◆ **What the task requires**: Each line in the listing below that holds "Auswahl" should be counted; reply with that number only.

◆ **Input records**:
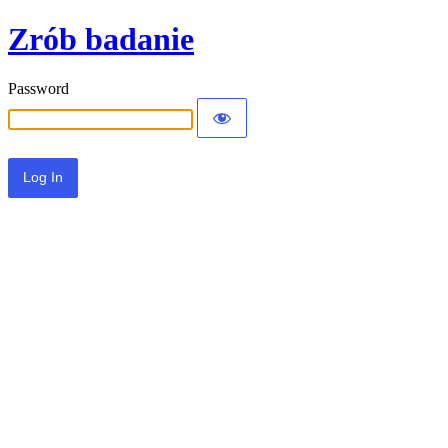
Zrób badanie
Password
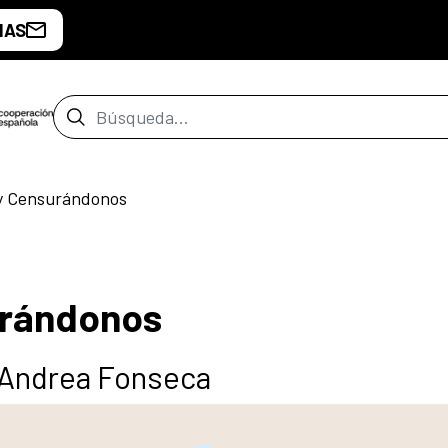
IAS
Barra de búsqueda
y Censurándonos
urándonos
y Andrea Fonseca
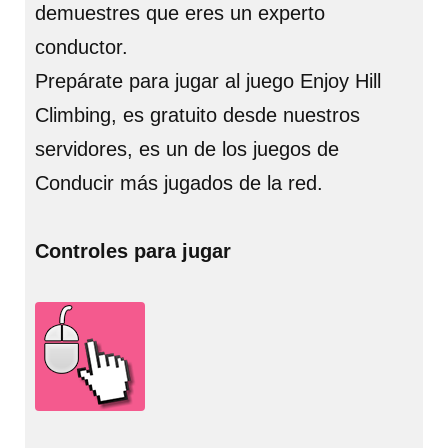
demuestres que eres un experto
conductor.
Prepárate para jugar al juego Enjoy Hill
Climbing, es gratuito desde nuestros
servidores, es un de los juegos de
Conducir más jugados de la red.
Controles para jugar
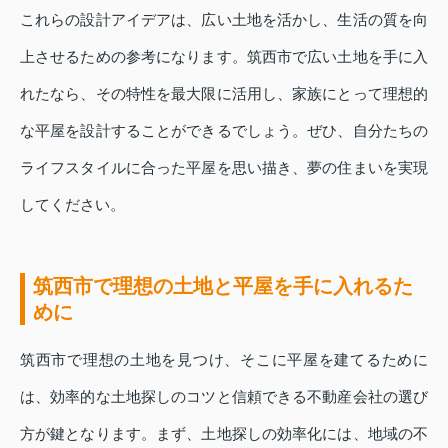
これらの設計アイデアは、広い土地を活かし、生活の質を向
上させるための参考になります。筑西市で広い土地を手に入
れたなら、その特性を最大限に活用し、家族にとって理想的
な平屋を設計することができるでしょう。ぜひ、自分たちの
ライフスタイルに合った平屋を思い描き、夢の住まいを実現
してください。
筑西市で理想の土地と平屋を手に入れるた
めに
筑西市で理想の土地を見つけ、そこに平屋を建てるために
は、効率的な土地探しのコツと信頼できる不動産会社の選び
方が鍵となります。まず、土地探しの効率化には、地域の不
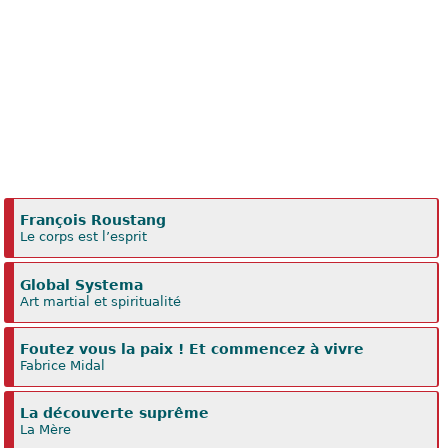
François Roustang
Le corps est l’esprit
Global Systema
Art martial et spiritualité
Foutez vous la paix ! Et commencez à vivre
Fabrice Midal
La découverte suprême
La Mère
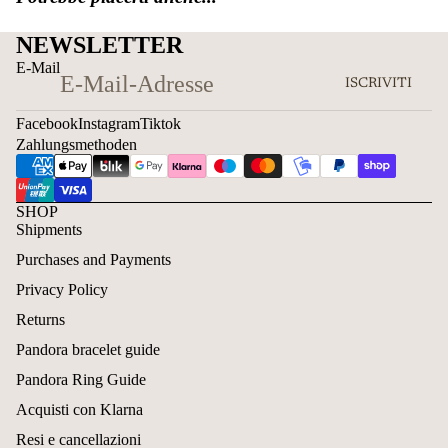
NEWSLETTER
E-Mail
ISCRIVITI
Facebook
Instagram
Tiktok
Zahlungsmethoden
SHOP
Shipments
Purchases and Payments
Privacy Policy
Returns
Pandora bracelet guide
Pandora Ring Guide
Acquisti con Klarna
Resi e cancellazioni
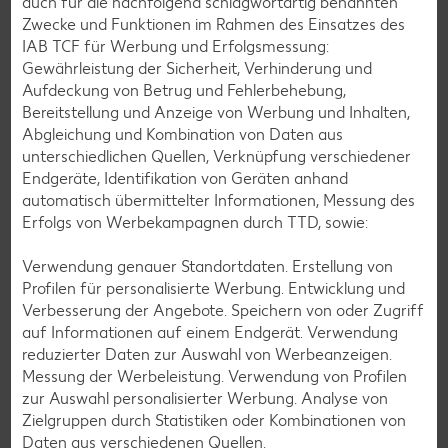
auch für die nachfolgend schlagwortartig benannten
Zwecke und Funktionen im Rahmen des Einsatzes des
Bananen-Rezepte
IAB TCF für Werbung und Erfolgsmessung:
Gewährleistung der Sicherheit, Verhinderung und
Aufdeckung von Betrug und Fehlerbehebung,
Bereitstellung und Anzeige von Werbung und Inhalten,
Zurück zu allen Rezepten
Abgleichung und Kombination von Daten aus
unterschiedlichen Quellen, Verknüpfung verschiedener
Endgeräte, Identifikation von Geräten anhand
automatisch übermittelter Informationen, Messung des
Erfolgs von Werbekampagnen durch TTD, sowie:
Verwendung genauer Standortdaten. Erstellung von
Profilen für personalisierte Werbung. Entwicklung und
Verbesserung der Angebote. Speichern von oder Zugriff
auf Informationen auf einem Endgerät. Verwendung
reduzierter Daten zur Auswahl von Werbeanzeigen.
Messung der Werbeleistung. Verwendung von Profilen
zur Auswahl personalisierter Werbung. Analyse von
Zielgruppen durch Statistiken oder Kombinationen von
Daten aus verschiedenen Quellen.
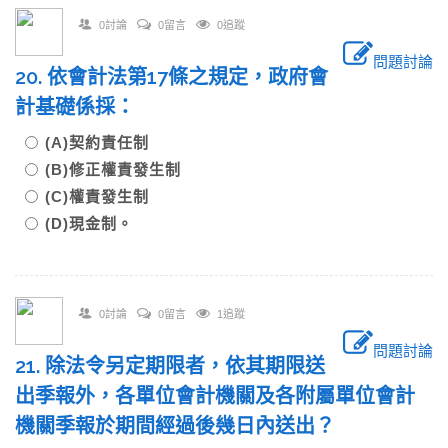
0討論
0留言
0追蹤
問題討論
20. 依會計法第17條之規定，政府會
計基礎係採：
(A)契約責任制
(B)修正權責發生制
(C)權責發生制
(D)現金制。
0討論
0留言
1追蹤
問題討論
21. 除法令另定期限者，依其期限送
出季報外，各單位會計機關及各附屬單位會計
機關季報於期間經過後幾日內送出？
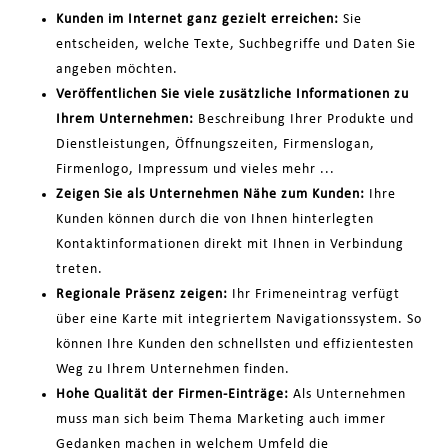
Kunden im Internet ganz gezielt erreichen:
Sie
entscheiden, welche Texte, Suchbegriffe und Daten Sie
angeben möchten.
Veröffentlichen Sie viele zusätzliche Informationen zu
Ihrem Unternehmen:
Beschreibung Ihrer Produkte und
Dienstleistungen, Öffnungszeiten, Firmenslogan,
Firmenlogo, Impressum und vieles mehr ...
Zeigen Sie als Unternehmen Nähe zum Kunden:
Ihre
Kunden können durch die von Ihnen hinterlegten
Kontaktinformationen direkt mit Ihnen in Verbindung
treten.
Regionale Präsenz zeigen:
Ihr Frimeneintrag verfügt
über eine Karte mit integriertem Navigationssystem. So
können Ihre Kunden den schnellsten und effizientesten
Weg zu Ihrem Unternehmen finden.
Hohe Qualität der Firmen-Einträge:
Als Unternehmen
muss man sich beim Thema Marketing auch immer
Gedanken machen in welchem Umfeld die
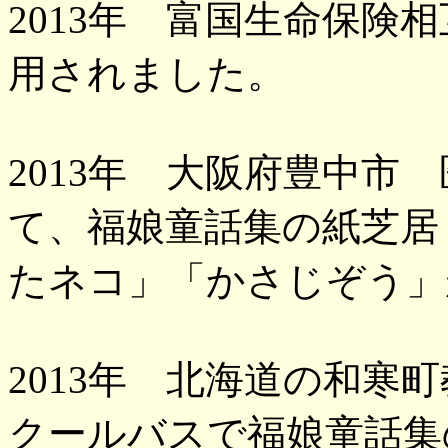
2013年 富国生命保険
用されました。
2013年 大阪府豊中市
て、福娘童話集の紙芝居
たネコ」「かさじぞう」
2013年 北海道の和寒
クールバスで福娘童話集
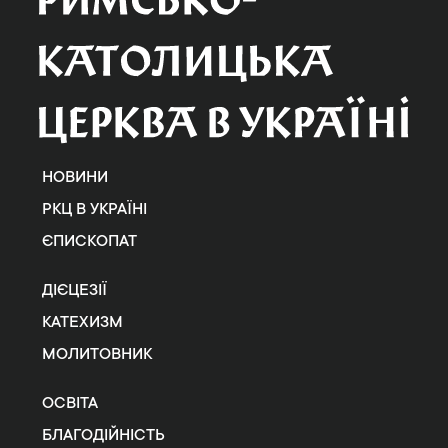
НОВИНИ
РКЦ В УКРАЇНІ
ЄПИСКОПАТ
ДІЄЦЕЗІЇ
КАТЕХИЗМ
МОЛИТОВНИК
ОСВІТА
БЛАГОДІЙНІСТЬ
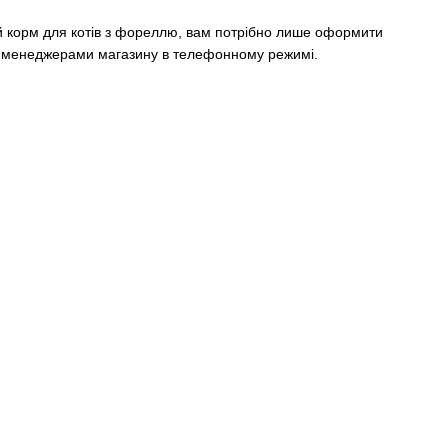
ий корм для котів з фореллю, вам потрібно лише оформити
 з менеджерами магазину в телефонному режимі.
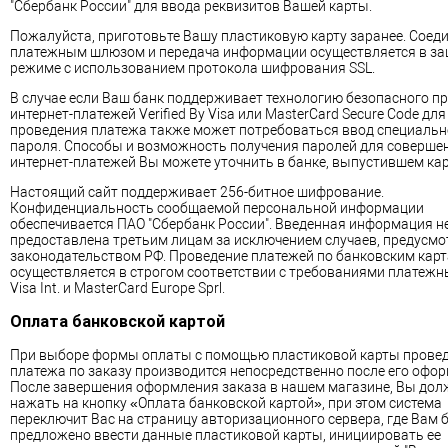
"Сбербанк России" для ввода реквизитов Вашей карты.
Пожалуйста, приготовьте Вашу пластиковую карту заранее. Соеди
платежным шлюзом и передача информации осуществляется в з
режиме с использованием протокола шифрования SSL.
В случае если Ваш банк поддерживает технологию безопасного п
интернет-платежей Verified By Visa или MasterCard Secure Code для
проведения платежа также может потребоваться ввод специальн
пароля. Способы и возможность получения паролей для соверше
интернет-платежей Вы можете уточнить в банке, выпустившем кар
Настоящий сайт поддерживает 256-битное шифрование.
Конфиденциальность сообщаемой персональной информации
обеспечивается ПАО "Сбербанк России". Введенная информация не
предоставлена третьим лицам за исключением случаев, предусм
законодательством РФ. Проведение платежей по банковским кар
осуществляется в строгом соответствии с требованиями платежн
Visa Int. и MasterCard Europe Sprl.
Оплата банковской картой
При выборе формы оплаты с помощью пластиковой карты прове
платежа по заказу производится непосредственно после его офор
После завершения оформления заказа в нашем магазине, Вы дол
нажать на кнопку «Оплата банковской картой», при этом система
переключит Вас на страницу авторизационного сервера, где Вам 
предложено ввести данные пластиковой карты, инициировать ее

◆ **Exercise result**: 2